The international clinical guidelines for the management of galactosemia [23] stated that diagnosis of CG should be confirmed by the measurement of GALT enzyme activity in RBC and/or GALT gene analysis, and recommend treating patients with RBC activity below 10% and/or pathogenic variants on both alleles of the GALT gene, including p.Ser135Leu. There is not enough evidence to conclude whether patients with 10–15% red blood cell residual GALT activity should or should not be treated. On the other hand, individuals with the Duarte variant should not be treated [24]. Therefore, it is important to differentiate those patients who will need treatment from those who will not, since both groups are detected by NBS [25].
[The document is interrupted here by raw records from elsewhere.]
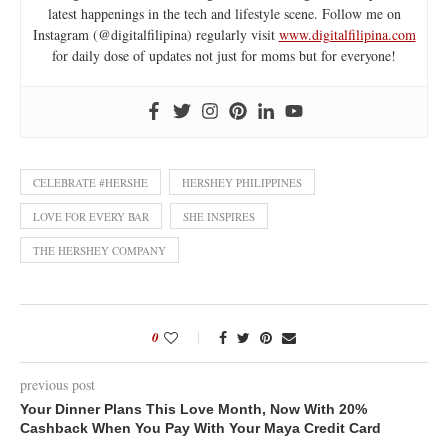
latest happenings in the tech and lifestyle scene. Follow me on
Instagram (@digitalfilipina) regularly visit
www.digitalfilipina.com
for daily dose of updates not just for moms but for everyone!
CELEBRATE #HERSHE
HERSHEY PHILIPPINES
LOVE FOR EVERY BAR
SHE INSPIRES
THE HERSHEY COMPANY
0
previous post
Your Dinner Plans This Love Month, Now With 20%
Cashback When You Pay With Your Maya Credit Card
The aim of this study was to describe molecular characterization of GALT gene in Argentinian patients with decreased GALT activity, and to correlate molecular results with enzyme activity.

2. Methods

Thirty six unrelated patients, and one sibling, were included in this study. Whole blood samples of the patients (21 males and 16 females) were collected. Twenty eight individuals were referred because of a positive newborn screening test (Total galactose >10 mg/dL on a dried blood spot sample) and enzyme activity in erythrocytes below 6.3 μmol/h/g Hb (35% of normal value). Nine patients had been diagnosed prior to the implementation of the NBS in 2007, with enzyme activity in erythrocytes below 1.8 μmol/h/g Hb (10% of normal value). Samples of the parents of 17 patients were also available.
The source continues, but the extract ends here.